Susan's Place Transgender Resources

Community Conversation => Transsexual talk => Female to male transsexual talk (FTM) => Topic started by: jonjon on May 12, 2009, 04:34:15 PM

Title: this is not happening
Post by: jonjon on May 12, 2009, 04:34:15 PM
this is normal, right? Tell me this is normal.

I'm having the biggest most annoying mood swings ever. One minute i'm happy and fine, the next i'm shedding floods of tears and wishing i was dead.

Right now i'm phasing through the latter. Actually wondering if i get to the end and i'm still not satisfied. I'll never be a guy, i'll never have working equipment and i would have wasted the biggest part of my life trying to become something thats only second rate. Is it all going to be worth it?

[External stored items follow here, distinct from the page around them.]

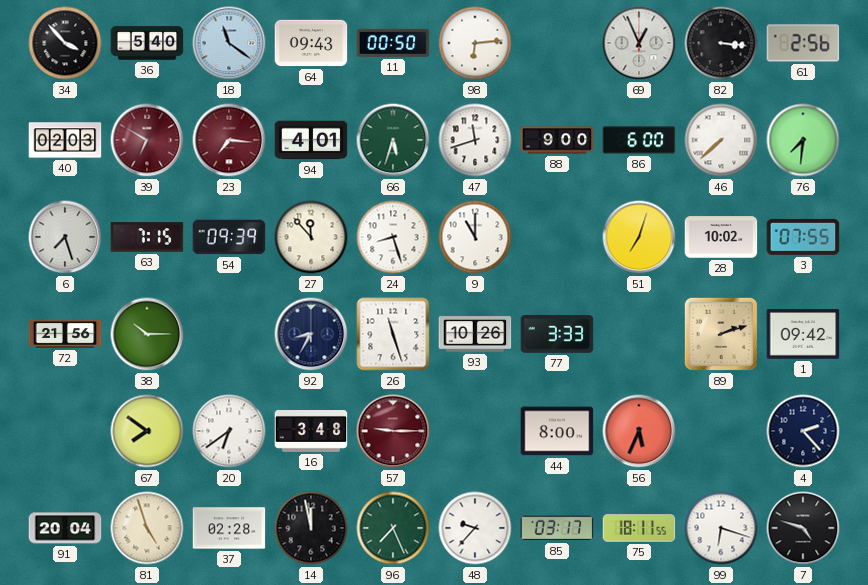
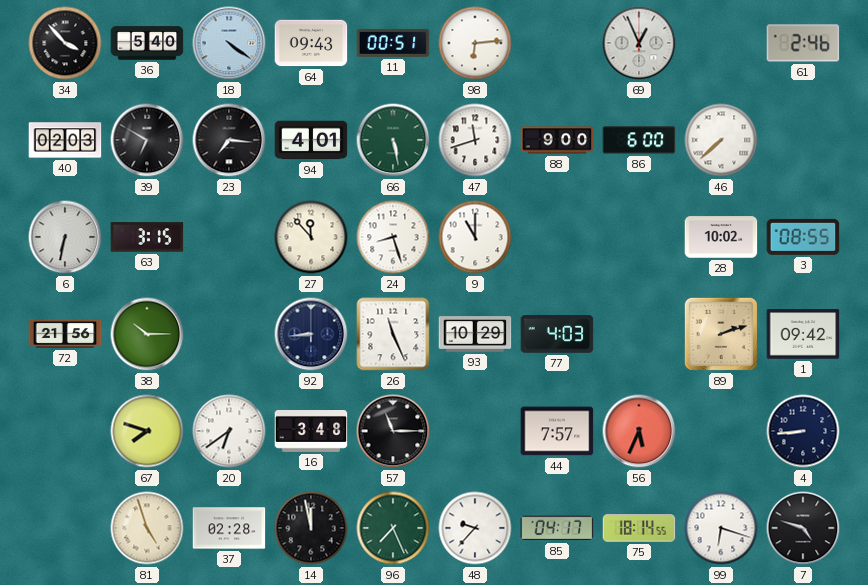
18: 11:21 -> 4:21
11: 00:50 -> 00:51
82: 3:16 -> none
61: 2:56 -> 2:46
39 dial: burgundy -> black
23 dial: burgundy -> black
66: 5:33 -> 5:28
76: 7:31 -> none
6: 7:27 -> 6:32
63: 7:15 -> 3:15
54: 09:39 -> none
51: 7:03 -> none
3: 07:55 -> 08:55
92: 8:35 -> 8:44
26: 11:27 -> 11:26
93: 10:26 -> 10:29
77: 3:33 -> 4:03
67: 7:51 -> 7:48
57: 9:15 -> 11:15
57 dial: burgundy -> black
44: 8:00 -> 7:57
4: 2:23 -> 8:44
91: 20:04 -> none
85: 03:17 -> 04:17
75: 18:11 -> 18:14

This depression seems to be fluctuating quite a lot lately and i am surprising myself with thoughts of suicide. It scares me because i actually love life (or at least thats what i keep telling myself). No, i am not suicidle. But my brain just keeps going... maybe i should? Maybe i should just end it and be done with it cos i'm only going to suffer more down this road of self-hatred. Why suffer? Why not just free myself of this burden?

No! No bloomin way! (my god that was such an english thing to say).

But then my mood pics up just when i feel i should go docs and i think... i dont need a doc, i'm fine. All they'll do is put me on prozac anyways and shove me out the door and tell me i'll be fine in a few week. I dont need a doc, i'm fine, honest.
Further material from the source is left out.